**EXERCISE**
Write every entry out again exactly, please, and skip the pictures.

- Opening Delimiter -

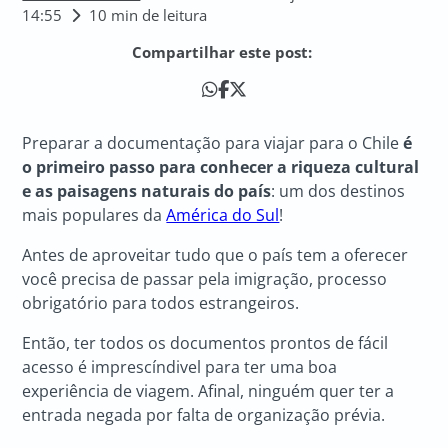
14:55
10 min de leitura
Compartilhar este post:
Preparar a documentação para viajar para o Chile
é
o primeiro passo para conhecer a riqueza cultural
e as paisagens naturais do país
: um dos destinos
mais populares da
América do Sul
!
Antes de aproveitar tudo que o país tem a oferecer
você precisa de passar pela imigração, processo
obrigatório para todos estrangeiros.
Então, ter todos os documentos prontos de fácil
acesso é imprescíndivel para ter uma boa
experiência de viagem. Afinal, ninguém quer ter a
entrada negada por falta de organização prévia.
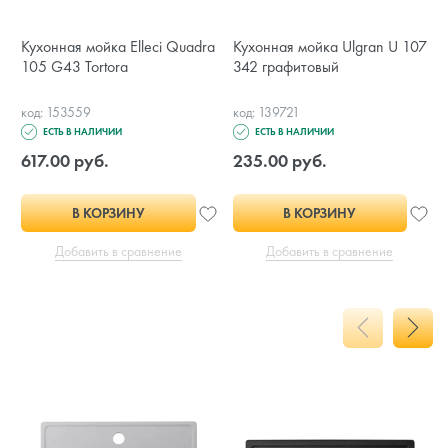
Кухонная мойка Elleci Quadra
Кухонная мойка Ulgran U 107
105 G43 Tortora
342 графитовый
код: 153559
код: 139721
ЕСТЬ В НАЛИЧИИ
ЕСТЬ В НАЛИЧИИ
617.00 руб.
235.00 руб.
В КОРЗИНУ
В КОРЗИНУ
Добавить в сравнение
Добавить в сравнение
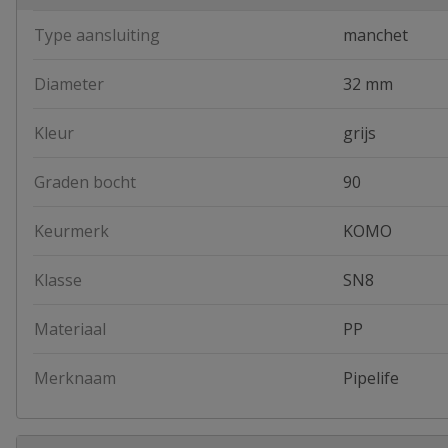
Type aansluiting
manchet
Diameter
32 mm
Kleur
grijs
Graden bocht
90
Keurmerk
KOMO
Klasse
SN8
Materiaal
PP
Merknaam
Pipelife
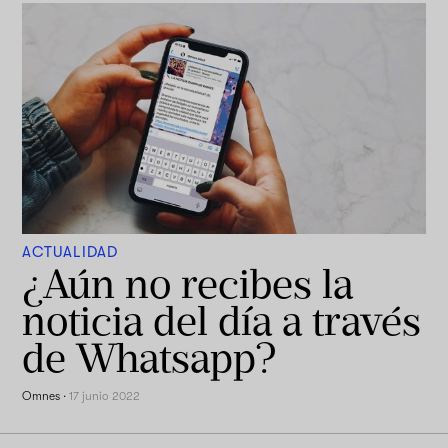
ACTUALIDAD
¿Aún no recibes la
noticia del día a través
de Whatsapp?
Omnes
·
17 junio 2022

- Closing Delimiter -

**OUTPUT BELOW**
14:55
10 min de leitura
Compartilhar este post:
Preparar a documentação para viajar para o Chile
é
o primeiro passo para conhecer a riqueza cultural
e as paisagens naturais do país
: um dos destinos
mais populares da
América do Sul
!
Antes de aproveitar tudo que o país tem a oferecer
você precisa de passar pela imigração, processo
obrigatório para todos estrangeiros.
Então, ter todos os documentos prontos de fácil
acesso é imprescíndivel para ter uma boa
experiência de viagem. Afinal, ninguém quer ter a
entrada negada por falta de organização prévia.
Кухонная мойка Elleci Quadra
Кухонная мойка Ulgran U 107
105 G43 Tortora
342 графитовый
код: 153559
код: 139721
ЕСТЬ В НАЛИЧИИ
ЕСТЬ В НАЛИЧИИ
617.00 руб.
235.00 руб.
В КОРЗИНУ
В КОРЗИНУ
Добавить в сравнение
Добавить в сравнение
Type aansluiting
manchet
Diameter
32 mm
Kleur
grijs
Graden bocht
90
Keurmerk
KOMO
Klasse
SN8
Materiaal
PP
Merknaam
Pipelife
ACTUALIDAD
¿Aún no recibes la
noticia del día a través
de Whatsapp?
Omnes
·
17 junio 2022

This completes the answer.